Our findings confirm the widely reported heterogeneous CFRs in the three regions [1, 21, 22]. However, discounting the highly selected XTS Hospital sample, the Beijing CFR approximated that of Hong Kong. On the other hand, Taiwan had a 64% higher adjusted case fatality compared to Hong Kong. Clearly one of the most important explanations for the observed low case fatality ratio in our subset of patients from Beijing is the inherent selection bias. While we studied 36% of the reported probable SARS cases in Beijing, from three of the largest SARS hospitals, our subset is by no means representative. The majority (74%) of our patients were from the XTS Hospital, a facility which was built especially to house SARS patients and opened halfway through the epidemic. Only one of the 680 inpatients was directly admitted, the remainder were transferred from other hospitals in Beijing. Although some of the XTS patients experienced symptom onset as early as the end of March, admission to XTS would have required survival until at least May 1, when XTS opened. Further, it is less likely that patients in serious condition (for example requiring mechanical ventilation) would have been transferred. As further confirmation of the systematic selection of the XTS sample, we found that patients admitted to XTS Hospital were epidemiologically biased, as shown by having shorter onset-to-admission periods and longer onset-to-discharge periods (data not shown).

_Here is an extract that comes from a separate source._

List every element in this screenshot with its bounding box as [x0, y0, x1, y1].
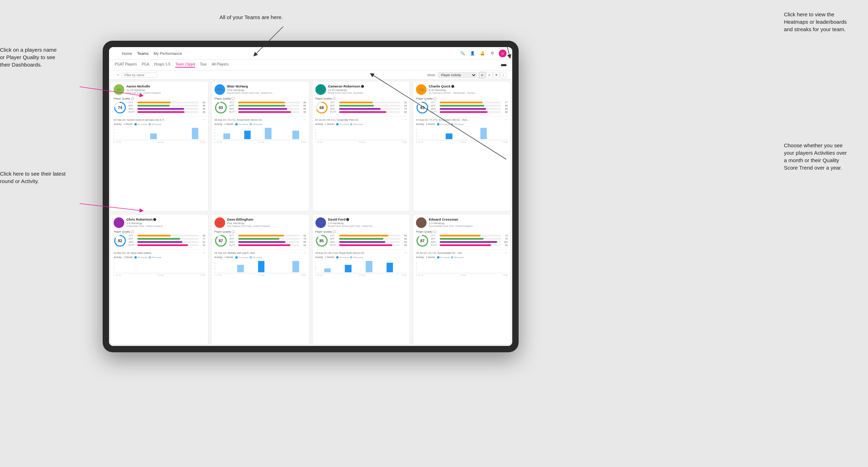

An interesting related finding is that the relatively higher CFR also applied consistently to each subgroup including low risk groups such as younger patients and HCWs, which suggests that the presence of some common factors not included in our models (e.g. treatment protocols, hospital setting) may have independently increased CFRs in Taiwan. However, the treatment of choice in Hong Kong and Taiwan was the combined use of ribavirin and corticosteroids [14, 23], and a large meta-analysis has shown that these treatments were likely ineffective [24]. We also observed similar patterns of CFRs for patients with the four most common comorbidities (diabetes, cardiovascular disease, ischaemic heart disease and chronic obstructive airways disease; data not shown) between Hong Kong and Taiwan and we did not observe exceptionally high case-fatality ratios among the patients with comorbidities in Taiwan. Hence the difference is probably not attributable to anti-viral or immunologic regimens but could have been related to different levels of general supportive care. Overall, our analysis found that age and pre-existing comorbid conditions were two major determinants of fatality, which is consistent with existing studies [14, 25–30]. Male sex was significantly associated with increased risk of fatality in Hong Kong after adjustment for other important confounding factors, consistent with a previous study in Hong Kong that identified a sex effect in unadjusted analyses of aggregate data [31]. The reasons for an increase in risk of death among males remain unclear. In addition we found that admission before symptom onset, most likely due to nosocomial acquisition, was also significantly associated with higher fatality rate after adjustment for comorbidities in Taiwan [32].
In terms of epidemiologic parameters, the incubation period had mean 4.4, 5.7 and 6.9 days and a 95th percentile of 12.4, 19.7 and 17.9 days in Hong Kong, Beijing and Taiwan respectively, with some degree of variation between regions [18]. Together they can reliably inform the diagnostician the likelihood of SARS in a suspected case and advise the public health practitioner the appropriate period of quarantine. While most countries used a ten-day quarantine period, based on early estimates of the incubation period [33], our findings suggest that a longer period may be appropriate if SARS were to reemerge [29]. However differences between regions in the incubation distribution, as well as in the onset to discharge/death distributions discussed below, may be due to different interpretations of disease onset between the regions.
As would be expected, our results show that onset-to-admission periods shortened throughout the epidemic (Figure 2) as public awareness improved and public health interventions were implemented [14, 34, 35]. However, in the three regions, there was no evidence that shorter onset-to-admission period resulted in lower fatality (see Additional file 3), possibly due to the lack of effective treatment and that viremia only peaks after seven to ten days [26].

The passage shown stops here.